When Senate Democrats curbed filibusters in a historic Thursday vote, unions were among the major winners. The D.C. Circuit Court, where Republican obstruction has maintained a conservative majority, has repeatedly rejected modest pro-labor moves by the National Labor Relations Board. And restricting filibusters on nominations could pave the way for future senators to rein in filibusters on legislation, which have bedeviled unions’ labor law reform efforts every time that Democrats controlled both Congress and the presidency. Unions have thus been at the forefront of recent efforts to secure filibuster reforms.
So it’s ironic that one of the most acute and immediate beneficiaries of those efforts will be Patricia Ann Millett, a woman who helped Starbucks stymie unions. Millett is one of three D.C. Circuit nominees tapped by President Obama and blocked by Republicans; after invoking the so-called nuclear option, the Senate voted 55-43 Thursday to move forward on Millett.

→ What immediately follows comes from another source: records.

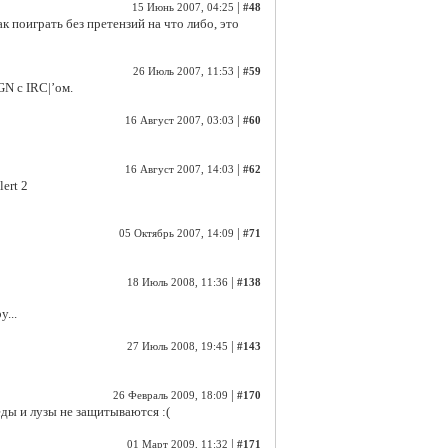
|
15 Июнь 2007, 04:25
#48
ак поиграть без претензий на что либо, это
|
26 Июль 2007, 11:53
#59
GN с IRC|’ом.
|
16 Август 2007, 03:03
#60
|
16 Август 2007, 14:03
#62
ert 2
|
05 Октябрь 2007, 14:09
#71
|
18 Июль 2008, 11:36
#138
...
|
27 Июль 2008, 19:45
#143
|
26 Февраль 2009, 18:09
#170
еды и лузы не защитываются :(
|
01 Март 2009, 11:32
#171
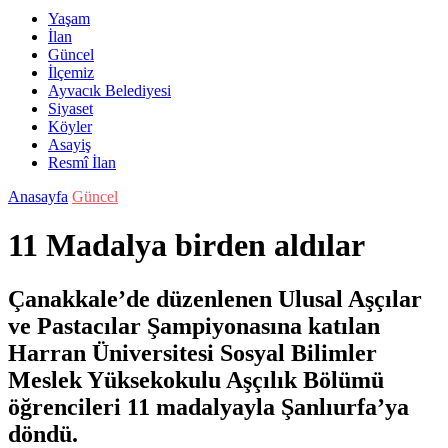
Yaşam
İlan
Güncel
İlçemiz
Ayvacık Belediyesi
Siyaset
Köyler
Asayiş
Resmî İlan
Anasayfa
Güncel
11 Madalya birden aldılar
Çanakkale’de düzenlenen Ulusal Aşçılar
ve Pastacılar Şampiyonasına katılan
Harran Üniversitesi Sosyal Bilimler
Meslek Yüksekokulu Aşçılık Bölümü
öğrencileri 11 madalyayla Şanlıurfa’ya
döndü.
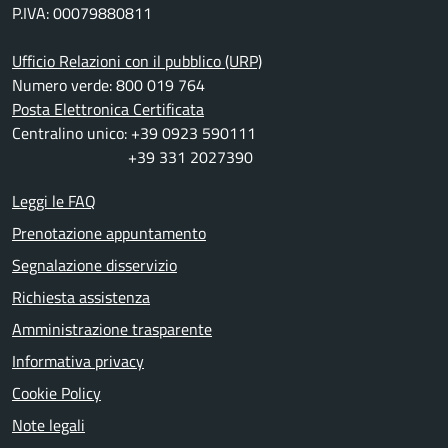
P.IVA: 00079880811
Ufficio Relazioni con il pubblico (URP)
Numero verde: 800 019 764
Posta Elettronica Certificata
Centralino unico: +39 0923 590111
+39 331 2027390
Leggi le FAQ
Prenotazione appuntamento
Segnalazione disservizio
Richiesta assistenza
Amministrazione trasparente
Informativa privacy
Cookie Policy
Note legali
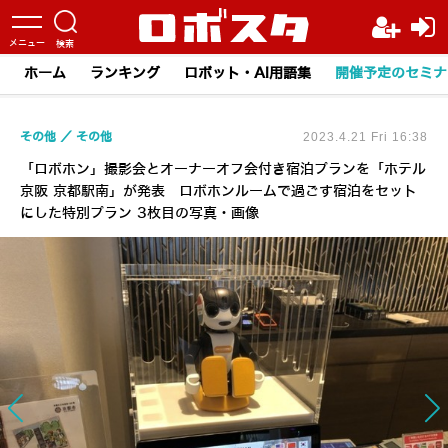
ホーム
ランキング
ロボット・AI用語集
開催予定のセミナ
その他
その他
2023.4.21 Fri 16:38
「ロボホン」撮影会とオーナーオフ会付き宿泊プランを「ホテル
京阪 京都駅南」が発表 ロボホンルームで過ごす宿泊をセット
にした特別プラン 3枚目の写真・画像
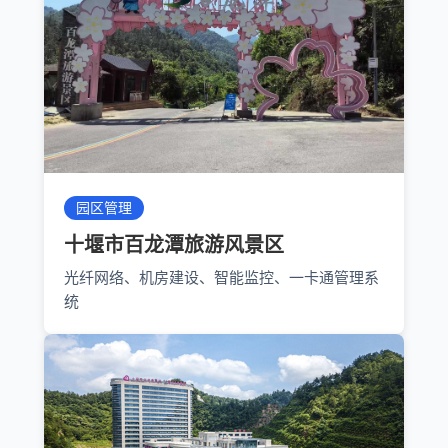
园区管理
十堰市百龙潭旅游风景区
光纤网络、机房建设、智能监控、一卡通管理系
统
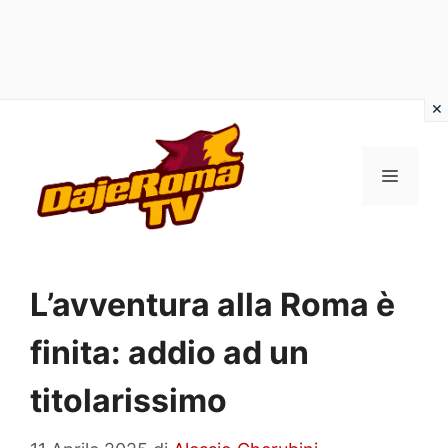
Vai
al
MENU
contenuto
L’avventura alla Roma è
finita: addio ad un
titolarissimo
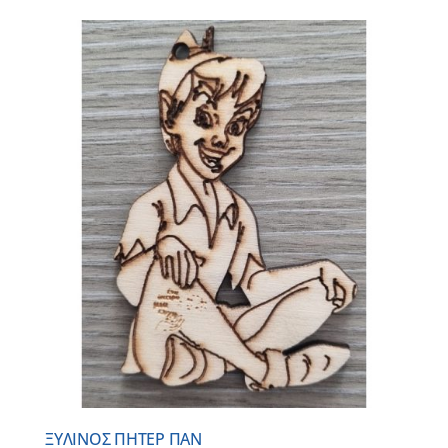
ΞΥΛΙΝΟΣ ΠΗΤΕΡ ΠΑΝ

“I find it troubling, because Ms. Millett and her firm Akin Gump went well beyond what I consider the bounds of decency and morality in the very aggressive anti-union campaign they really designed and helped Starbucks carry out,” Daniel Gross, a founding member of the Starbucks Workers Union, told Salon. “The campaign that Ms. Millett and her firm architected and really co-led, and continues to co-lead with Starbucks, involved all of the scorched earth tactics which are starting to come to light more and more.” The White House, the AFL-CIO and Starbucks did not provide comment on Millett's Starbucks work in response to Thursday inquiries. Akin Gump declined to comment.
After 11 years as an assistant to the solicitor general at the federal Department of Justice, Millett joined the top-flight firm Akin Gump, whose website describes its “Labor Relations Strategic Advice and Counseling” practice as including “union avoidance” and “the defense of unfair labor practice charges …” Millett’s clients there included the coffee giant Starbucks, which faced a union campaign by the Starbucks Workers Union, an affiliate of the Industrial Workers of the World (IWW, also known as the Wobblies).

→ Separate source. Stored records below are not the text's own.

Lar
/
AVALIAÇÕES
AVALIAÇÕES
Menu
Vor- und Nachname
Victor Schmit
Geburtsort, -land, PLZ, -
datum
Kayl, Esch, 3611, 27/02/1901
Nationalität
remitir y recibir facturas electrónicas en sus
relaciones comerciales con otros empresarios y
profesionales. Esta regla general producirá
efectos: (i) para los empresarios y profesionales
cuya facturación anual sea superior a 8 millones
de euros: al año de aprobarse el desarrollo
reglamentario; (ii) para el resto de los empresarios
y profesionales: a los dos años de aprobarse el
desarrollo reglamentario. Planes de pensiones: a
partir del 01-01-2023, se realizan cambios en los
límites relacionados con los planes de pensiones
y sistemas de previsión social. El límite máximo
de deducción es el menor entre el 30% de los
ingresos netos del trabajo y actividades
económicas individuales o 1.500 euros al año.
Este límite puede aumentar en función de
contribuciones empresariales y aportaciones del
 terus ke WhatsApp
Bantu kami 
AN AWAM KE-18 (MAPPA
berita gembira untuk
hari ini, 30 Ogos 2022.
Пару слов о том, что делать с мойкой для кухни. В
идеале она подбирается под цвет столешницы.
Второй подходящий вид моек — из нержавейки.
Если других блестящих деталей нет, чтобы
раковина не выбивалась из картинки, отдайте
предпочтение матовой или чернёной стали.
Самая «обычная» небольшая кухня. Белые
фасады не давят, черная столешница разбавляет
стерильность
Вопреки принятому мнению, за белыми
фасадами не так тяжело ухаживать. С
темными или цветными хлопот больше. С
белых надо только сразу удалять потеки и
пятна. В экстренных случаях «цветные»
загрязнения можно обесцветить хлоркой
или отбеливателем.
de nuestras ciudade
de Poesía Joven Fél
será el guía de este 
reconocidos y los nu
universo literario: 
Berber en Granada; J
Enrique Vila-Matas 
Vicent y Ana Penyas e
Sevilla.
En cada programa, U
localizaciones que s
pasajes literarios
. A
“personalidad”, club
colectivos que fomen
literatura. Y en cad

Like other union campaigns against major corporations, the Wobblies’ effort at Starbucks was marked by allegations that once workers went public, the company illegally intimidated them and fired key leaders. “I can say without any hesitation or exaggeration, Starbucks’ anti-union campaign absolutely can go pound to pound with Wal-Mart,” charged Gross, who founded the labor group Brandworkers after being fired by Starbucks. After the National Labor Relations Board sided with the Wobblies on a battery of charges – including finding the company illegally fired Gross – Millett argued successfully for the 2nd Circuit Court of Appeals to override moves by the NLRB.
In a 2012 decision, Judge Jon Newman noted among the facts “essentially not disputed” that “Starbucks mounted an anti-union campaign aimed at tracking and restricting the growth of pro-union sentiment” and “employed a number of restrictive and illegal policies” in the process, and said it had been reasonable for the NLRB to conclude, in its decision siding with Gross, that there was “persuasive evidence of negative animus directed specifically toward Gross for those [union] activities.” Still, the judge concluded, “Gross’ documented performance deficiencies provide a sufficient and independent reason to fire him.” In the same decision, Judge Newman sided with Millett and Starbucks, and against the NLRB and the IWW, in concluding that it was acceptable for Starbucks to restrict employees to wearing only one union button, even though they were allowed to wear multiple buttons of other kinds. He also remanded the firing of another employee, Joe Agins Jr., back to the NLRB on the grounds that in siding with Agins, the Labor Board hadn’t sufficiently taken into account the public nature of his off-duty “outburst” in an argument with a manager at the store about the union.
While the judge wrote that Gross “was, in many respects, a poor employee,” Gross countered that he had been “literally an award-winning barista” until “somehow, when I went public with the union, I lost all my barista skills as far as they were concerned." He charged that “Starbucks, with Akin Gump, succeeded in really undermining my own right of free association, and helped Starbucks send a chilling message to other workers.” While acknowledging that “both sides are entitled to representation” in court, Gross said that Millett and her colleagues went far beyond that: “they help companies outside the courtroom, on the shop floor and elsewhere, architect very deceptive, cynical, and frankly powerful anti-union campaigns against workers.” Fellow fired activist Agins authored an online petition urging Obama to withdraw Millett’s nomination on the grounds that she “argued in the Second Circuit to reverse the three judicial victories that I have won against the anti-union strategy that her law firm devised for Starbucks,” and “would not be able to rule impartially on questions of worker freedom of association.”
President Obama has tapped appointees with stints on both sides of labor-management disputes. To the chagrin of Republicans, he’s chosen former union attorneys among his appointees to the NLRB, and a new labor secretary who chaired the board of a labor group. But his Cabinet members’ résumés also include alleged union-busting companies Hyatt, New York University and Wal-Mart.